Subject:Re: Sending a SMTP message with UTF-8 subject
Posted by:"Remy Lebeau (TeamB)" (no.spam@no.spam.com)
Date:Tue, 27 Nov 2007 12:19:33

"Richard" <ritchie872@yahoo.com> wrote in message
news:474c69d0$1@newsgroups.borland.com...

> Mess.Subject = 'some wide string with 3 code pages';

As far as I know, you can't have 3 different code pages in a single string,
or even multiple code pages active in a given thread at the same time.  Even
if you could, there is no way to know which characters are using which
codepage so they can be encoded separately.

Also, such string literals are going to be compiled as Ansi (unless you are
using Delphi.NET, where strings are all Unicode), so there shouldn't be an
implicit conversion performed by the RTL.

> The first one gives uss the subject '?????? ???????? some string'

That happens when a WideString contains characters that cannot be converted
to Ansi or MBCS at all.  There is nothing Indy can do about that.  The
conversion is happening outside of Indy, in the RTL itself.

> The second case will give us some wrongly =?utf8?B? encoded subject
> (double encoded?)

Yes, it is double-encoded.  TIdMessage has no way of knowing that the input
has been encoded manually beforehand.  If you want to encode it manually
while not setting TIdMessage's NoEncode property to True as well, then you
will have to use the TIdMessage.OnInitializeISO event to set the
HeaderEncoding to '8' and the CharSet to 'ISO-8859-1' or 'US-ASCII' or even
just '' (empty string).  Then Indy shold be able to transmit your input data
as-is.

> It seems like passing a UTF8 string to the subject will cause idMessage
> to encode to multibyte just again, given an incorrect result.

If the UTF-8 is in a WideString, then the RTL will encode it to MBCS when
passed to TIdMEssage, which will then convert it to Unicode when encoding it
to UTF-8 if the HeaderEncoding is set to 'utf-8'.

If the UTF-8 is in an AnsiString, then TIdMessage will encode the MBCS as
UTF-8 if you set the HeaderEncoding to 'utf-8'.

So, either way, setting the HeaderEncoding tells TIdMessage to always encode
the input data regardless of whether it is already encoded beforehand.

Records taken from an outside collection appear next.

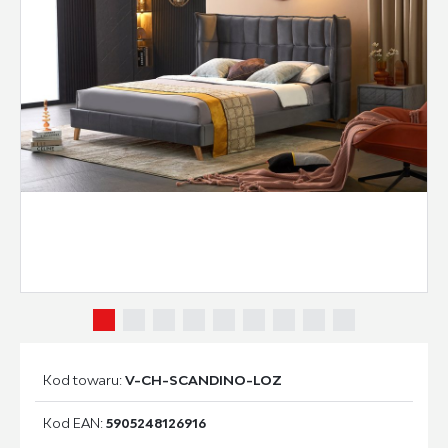
Kod towaru:
V-CH-SCANDINO-LOZ
Kod EAN:
5905248126916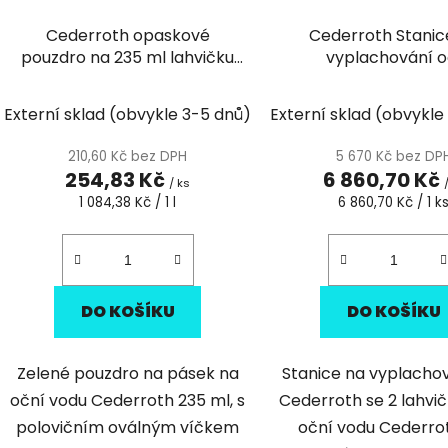
Cederroth opaskové
Cederroth Stanic
pouzdro na 235 ml lahvičku
vyplachování o
na oční vodu
Externí sklad (obvykle 3-5 dnů)
Externí sklad (obvykle
210,60 Kč bez DPH
5 670 Kč bez DP
254,83 Kč
6 860,70 Kč
/ ks
Měrná
Měrná
1 084,38 Kč / 1 l
6 860,70 Kč / 1 k
cena:
cena:
DO KOŠÍKU
DO KOŠÍKU
Zelené pouzdro na pásek na
Stanice na vyplachov
oční vodu Cederroth 235 ml, s
Cederroth se 2 lahvi
polovičním oválným víčkem
oční vodu Cederro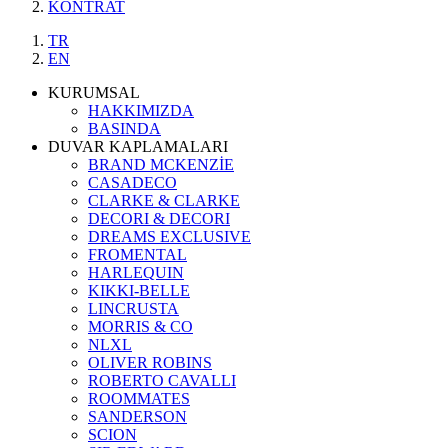
KONTRAT
TR
EN
KURUMSAL
HAKKIMIZDA
BASINDA
DUVAR KAPLAMALARI
BRAND MCKENZİE
CASADECO
CLARKE & CLARKE
DECORI & DECORI
DREAMS EXCLUSIVE
FROMENTAL
HARLEQUIN
KIKKI-BELLE
LINCRUSTA
MORRIS & CO
NLXL
OLIVER ROBINS
ROBERTO CAVALLI
ROOMMATES
SANDERSON
SCION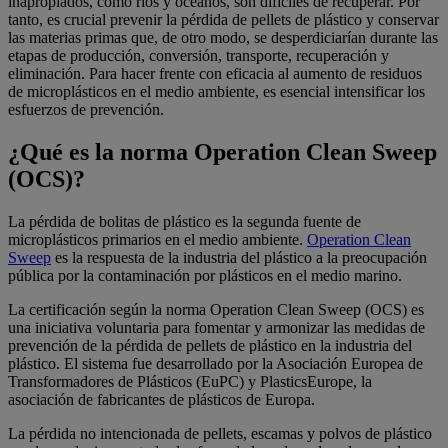
inapropiados, como ríos y océanos, son difíciles de recuperar. Por
tanto, es crucial prevenir la pérdida de pellets de plástico y conservar
las materias primas que, de otro modo, se desperdiciarían durante las
etapas de producción, conversión, transporte, recuperación y
eliminación. Para hacer frente con eficacia al aumento de residuos
de microplásticos en el medio ambiente, es esencial intensificar los
esfuerzos de prevención.
¿Qué es la norma Operation Clean Sweep
(OCS)?
La pérdida de bolitas de plástico es la segunda fuente de
microplásticos primarios en el medio ambiente.
Operation Clean
Sweep
es la respuesta de la industria del plástico a la preocupación
pública por la contaminación por plásticos en el medio marino.
La certificación según la norma Operation Clean Sweep (OCS) es
una iniciativa voluntaria para fomentar y armonizar las medidas de
prevención de la pérdida de pellets de plástico en la industria del
plástico. El sistema fue desarrollado por la Asociación Europea de
Transformadores de Plásticos (EuPC) y PlasticsEurope, la
asociación de fabricantes de plásticos de Europa.
La pérdida no intencionada de pellets, escamas y polvos de plástico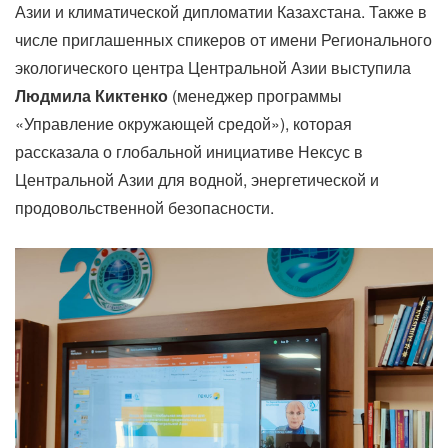
Азии и климатической дипломатии Казахстана. Также в
числе приглашенных спикеров от имени Регионального
экологического центра Центральной Азии выступила
Людмила Киктенко
(менеджер программы
«Управление окружающей средой»), которая
рассказала о глобальной инициативе Нексус в
Центральной Азии для водной, энергетической и
продовольственной безопасности.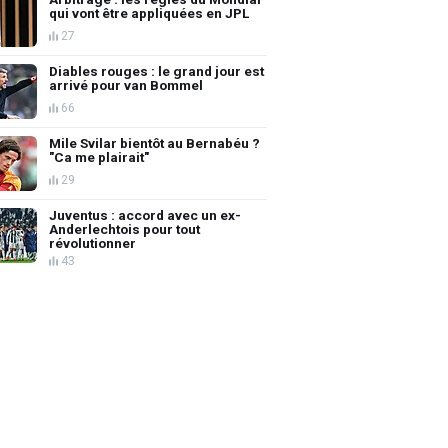
qui vont être appliquées en JPL
27
Diables rouges : le grand jour est
arrivé pour van Bommel
66
Mile Svilar bientôt au Bernabéu ?
"Ca me plairait"
29
Juventus : accord avec un ex-
Anderlechtois pour tout
révolutionner
43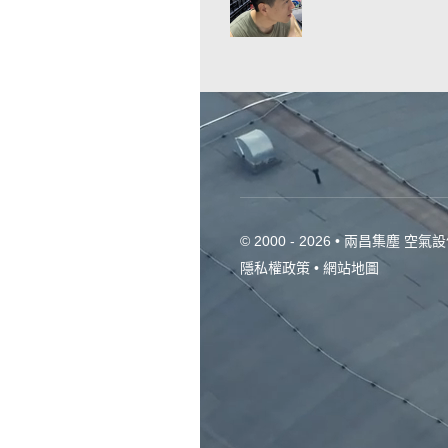
© 2000 - 2026 • 兩昌集塵 空氣設備廠 
隱私權政策
•
網站地圖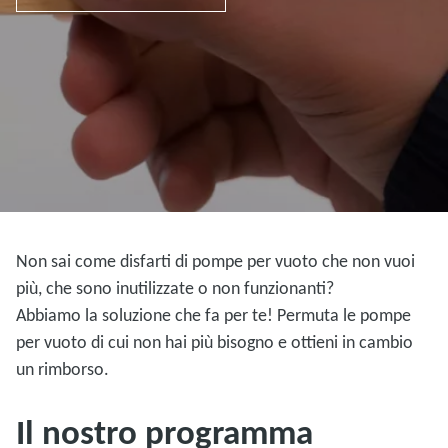
Non sai come disfarti di pompe per vuoto che non vuoi
più, che sono inutilizzate o non funzionanti?
Abbiamo la soluzione che fa per te! Permuta le pompe
per vuoto di cui non hai più bisogno e ottieni in cambio
un rimborso.
Il nostro programma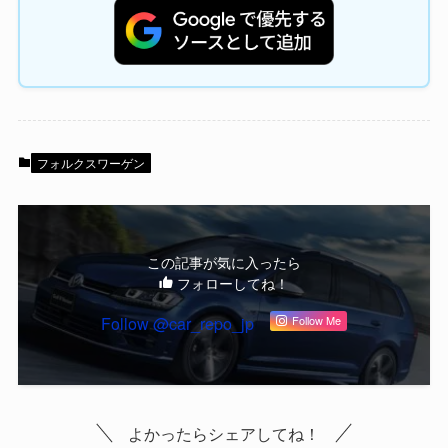
フォルクスワーゲン
この記事が気に入ったら
フォローしてね！
Follow @car_repo_jp
Follow Me
よかったらシェアしてね！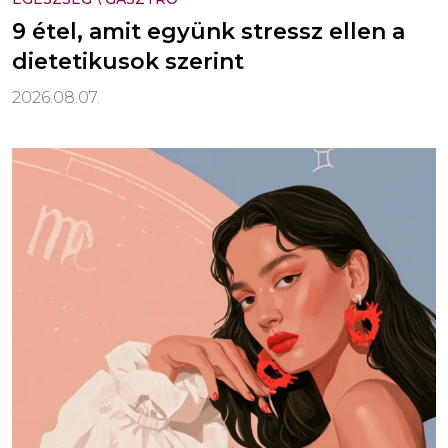
9 étel, amit együnk stressz ellen a
dietetikusok szerint
2026.08.07.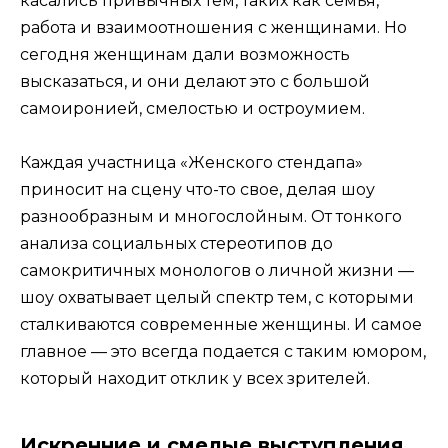
касались привычных тем, таких как семья,
работа и взаимоотношения с женщинами. Но
сегодня женщинам дали возможность
высказаться, и они делают это с большой
самоиронией, смелостью и остроумием.
Каждая участница «Женского стендапа»
приносит на сцену что-то свое, делая шоу
разнообразным и многослойным. От тонкого
анализа социальных стереотипов до
самокритичных монологов о личной жизни —
шоу охватывает целый спектр тем, с которыми
сталкиваются современные женщины. И самое
главное — это всегда подается с таким юмором,
который находит отклик у всех зрителей.
Искренние и смелые выступления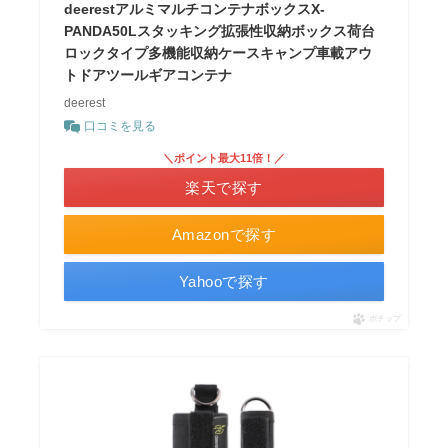
deerestアルミマルチコンテナボックスX-
PANDA50Lスタッキング拡張性収納ボックス荷台
ロックタイプ多機能収納ケースキャンプ車載アウ
トドアツールギアコンテナ
deerest
口コミを見る
＼ポイント最大11倍！／
楽天で探す
Amazonで探す
Yahooで探す
ポチップ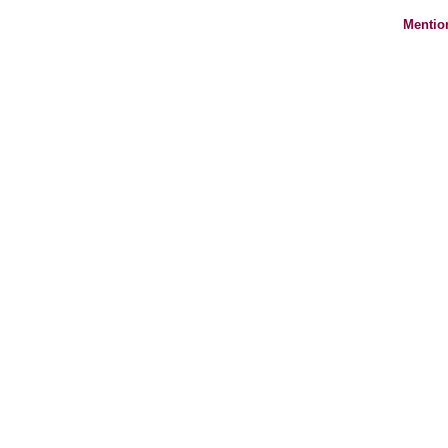
Mentio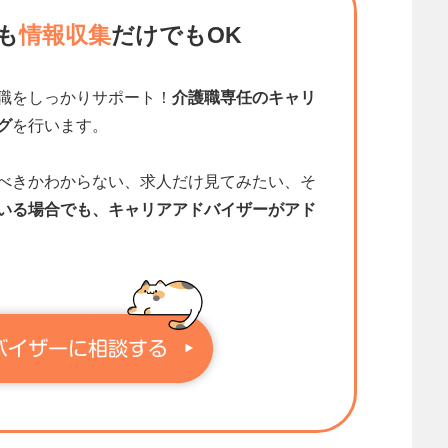
も
情報収集
だけでもOK
職をしっかりサポート！
介護職専任のキャリ
グ
を行います。
べきかわからない、求人だけ見てみたい、そ
いる場合でも、キャリアアドバイザーがアド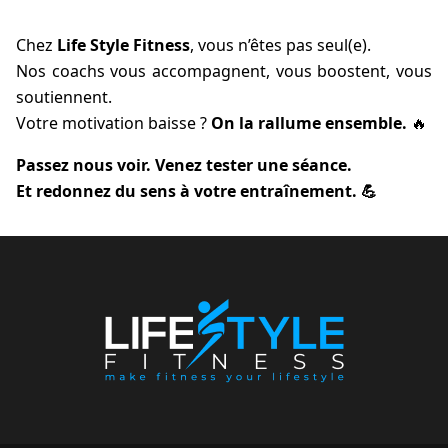
Chez
Life Style Fitness
, vous n’êtes pas seul(e).
Nos coachs vous accompagnent, vous boostent, vous
soutiennent.
Votre motivation baisse ?
On la rallume ensemble.
🔥
Passez nous voir. Venez tester une séance.
Et redonnez du sens à votre entraînement. 💪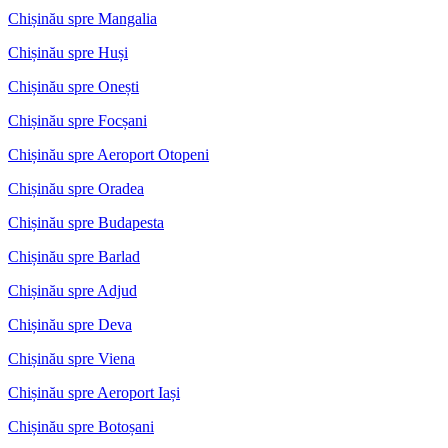
Chișinău spre Mangalia
Chișinău spre Huși
Chișinău spre Onești
Chișinău spre Focșani
Chișinău spre Aeroport Otopeni
Chișinău spre Oradea
Chișinău spre Budapesta
Chișinău spre Barlad
Chișinău spre Adjud
Chișinău spre Deva
Chișinău spre Viena
Chișinău spre Aeroport Iași
Chișinău spre Botoșani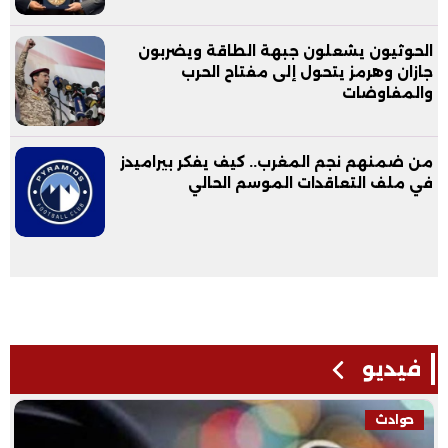
الحوثيون يشعلون جبهة الطاقة ويضربون
جازان وهرمز يتحول إلى مفتاح الحرب
والمفاوضات
من ضمنهم نجم المغرب.. كيف يفكر بيراميدز
في ملف التعاقدات الموسم الحالي
فيديو
حوادث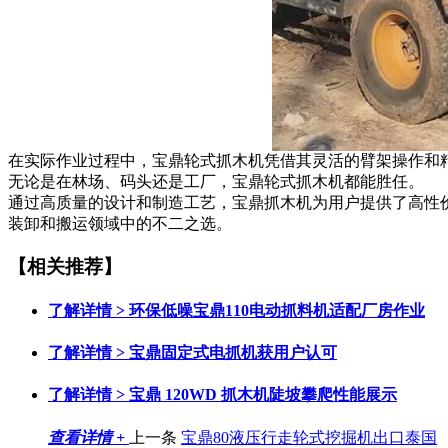
在实际作业过程中，宝鼎轮式抓木机凭借其灵活的臂架操作和
无论是在林场、码头还是工厂，宝鼎轮式抓木机都能胜任。
通过高质量的设计和制造工艺，宝鼎抓木机为用户提供了高性
装卸和搬运领域中的不二之选。
【相关推荐】
了解详情 >
环保低噪宝鼎110电动抓料机适配厂房作业
了解详情 >
宝鼎固定式电抓机获用户认可
了解详情 >
宝鼎 120WD 抓木机陡坡攀爬性能展示
查看详情 +
上一条
宝鼎80液压行走轮式挖掘机出口泰国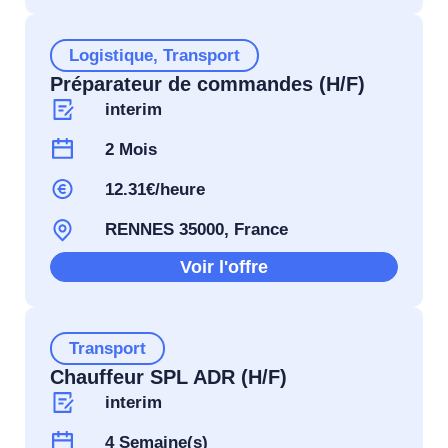
Logistique
,
Transport
Préparateur de commandes (H/F)
interim
2 Mois
12.31€/heure
RENNES 35000, France
Voir l'offre
Transport
Chauffeur SPL ADR (H/F)
interim
4 Semaine(s)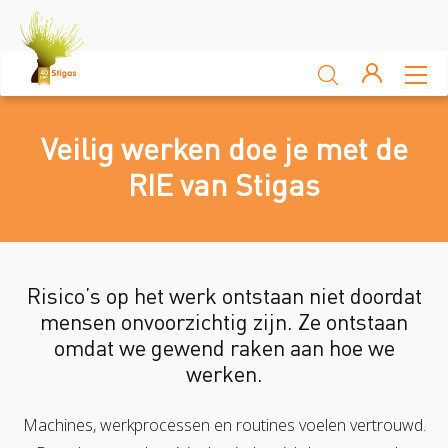
Sluiten
Arbocatalogus
Veilig werken doe je met de
Kennisbank
RIE van Stigas
Sectoren
Akkerbouw en vollegrondsteelt
Bloembollenteelt en hande
Risico’s op het werk ontstaan niet doordat
mensen onvoorzichtig zijn. Ze ontstaan
Veiligheid
omdat we gewend raken aan hoe we
werken.
Verzuim
Veiligheid
Risico Inventarisatie & Evaluatie (RIE)
Machineveilig
Vitaliteit
Machines, werkprocessen en routines voelen vertrouwd.
Verzuim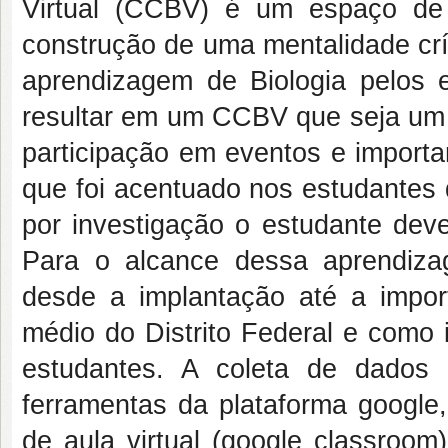
Virtual (CCBV) é um espaço de
construção de uma mentalidade crí
aprendizagem de Biologia pelos e
resultar em um CCBV que seja um 
participação em eventos e importa
que foi acentuado nos estudantes
por investigação o estudante dev
Para o alcance dessa aprendizag
desde a implantação até a imp
médio do Distrito Federal e como 
estudantes. A coleta de dados 
ferramentas da plataforma google,
de aula virtual (google classroom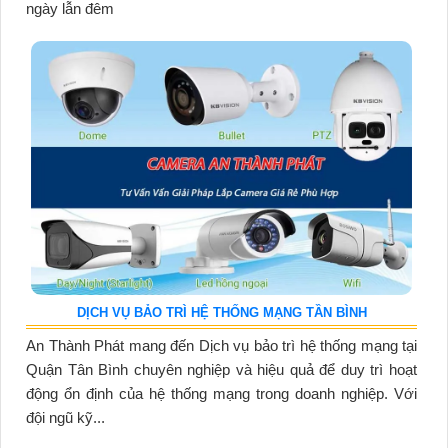
ngày lẫn đêm
DỊCH VỤ BẢO TRÌ HỆ THỐNG MẠNG TẦN BÌNH
An Thành Phát mang đến Dịch vụ bảo trì hệ thống mạng tại
Quận Tân Bình chuyên nghiệp và hiệu quả để duy trì hoạt
động ổn định của hệ thống mạng trong doanh nghiệp. Với
đội ngũ kỹ...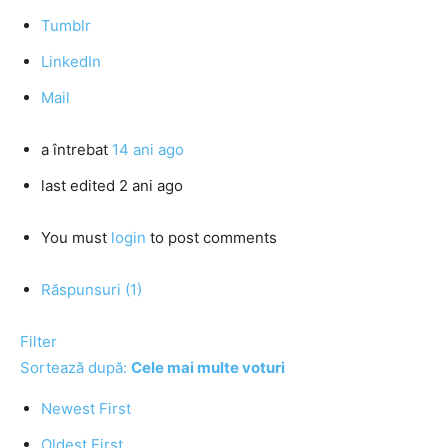
Tumblr
LinkedIn
Mail
a întrebat
14 ani ago
last edited 2 ani ago
You must
login
to post comments
Răspunsuri (1)
Filter
Sortează după:
Cele mai multe voturi
Newest First
Oldest First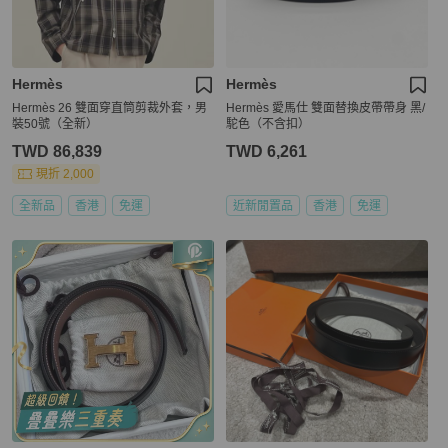
Hermès
Hermès
Hermès 26 雙面穿直筒剪裁外套，男
Hermès 愛馬仕 雙面替換皮帶帶身 黑/
裝50號（全新）
駝色（不含扣）
TWD 86,839
TWD 6,261
現折 2,000
全新品
香港
免運
近新閒置品
香港
免運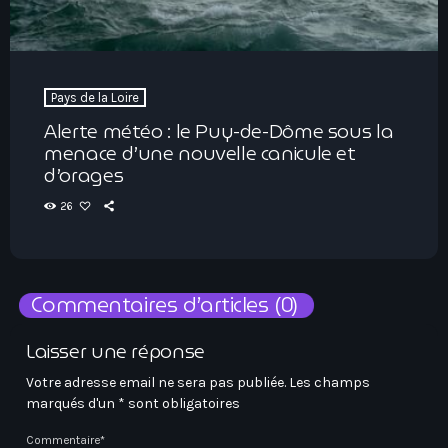
Pays de la Loire
Alerte météo : le Puy-de-Dôme sous la
menace d’une nouvelle canicule et
d’orages
26
Commentaires d’articles (0)
Laisser une réponse
Votre adresse email ne sera pas publiée. Les champs
marqués d'un * sont obligatoires
Commentaire*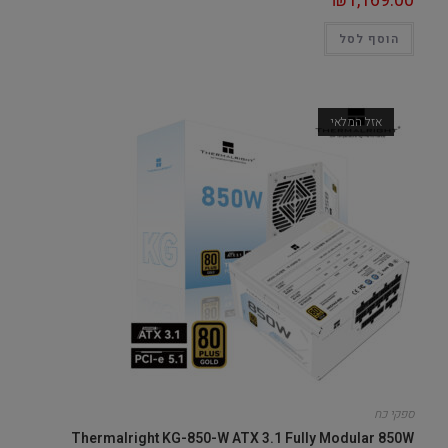
₪
1,169.00
הוסף לסל
אזל המלאי
ספקי כח
Thermalright KG-850-W ATX 3.1 Fully Modular 850W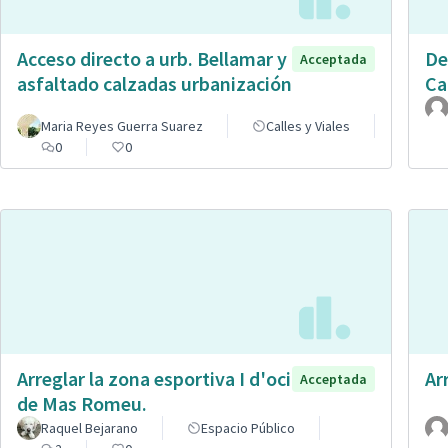
Acceso directo a urb. Bellamar y
De
Acceptada
asfaltado calzadas urbanización
Ca
Maria Reyes Guerra Suarez
Calles y Viales
0
0
Arreglar la zona esportiva I d'oci
Ar
Acceptada
de Mas Romeu.
Raquel Bejarano
Espacio Público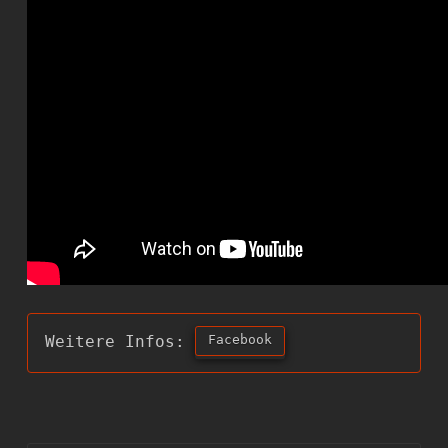
Facebook
Weitere Infos: 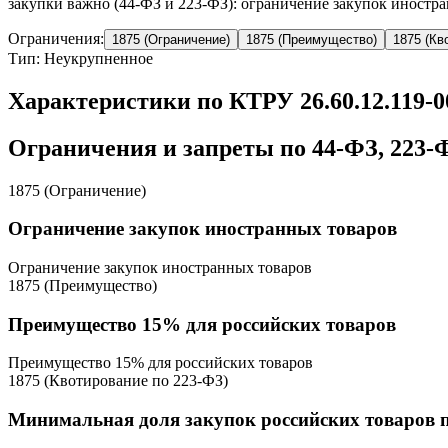
закупки важно (44-ФЗ и 223-ФЗ): ограничение закупок иностра
Ограничения:
1875 (Ограничение)
1875 (Преимущество)
1875 (Кв
Тип: Неукрупненное
Характеристики по КТРУ 26.60.12.119-
Ограничения и запреты по 44-ФЗ, 223-
1875 (Ограничение)
Ограничение закупок иностранных товаров
Ограничение закупок иностранных товаров
1875 (Преимущество)
Преимущество 15% для российских товаров
Преимущество 15% для российских товаров
1875 (Квотирование по 223-ФЗ)
Минимальная доля закупок российских товаров 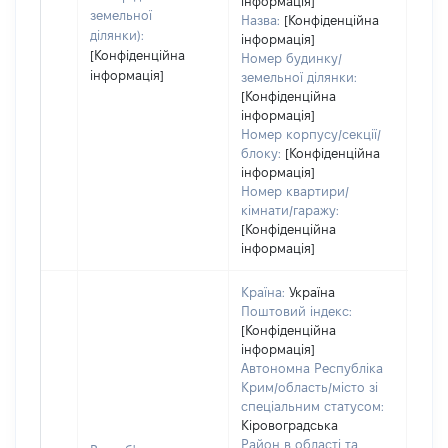
інформація]
земельної
Назва:
[Конфіденційна
ділянки):
інформація]
[Конфіденційна
Номер будинку/
інформація]
земельної ділянки:
[Конфіденційна
інформація]
Номер корпусу/секції/
блоку:
[Конфіденційна
інформація]
Номер квартири/
кімнати/гаражу:
[Конфіденційна
інформація]
Країна:
Україна
Поштовий індекс:
[Конфіденційна
інформація]
Автономна Республіка
Крим/область/місто зі
спеціальним статусом:
Кіровоградська
Район в області та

> You mean, hardcoded in binary??????? Because there must
> be *somewhere* in the code some place where this encoding
> takes place.

The encoding system is invoked inside of TIdMessage.GenerateHeader() for
every header item.  Unless you remove the calls to the EncodeHeader()
function in code for each item and then recompile Indy, the only way to
bypass the actual encoding process is as I described above.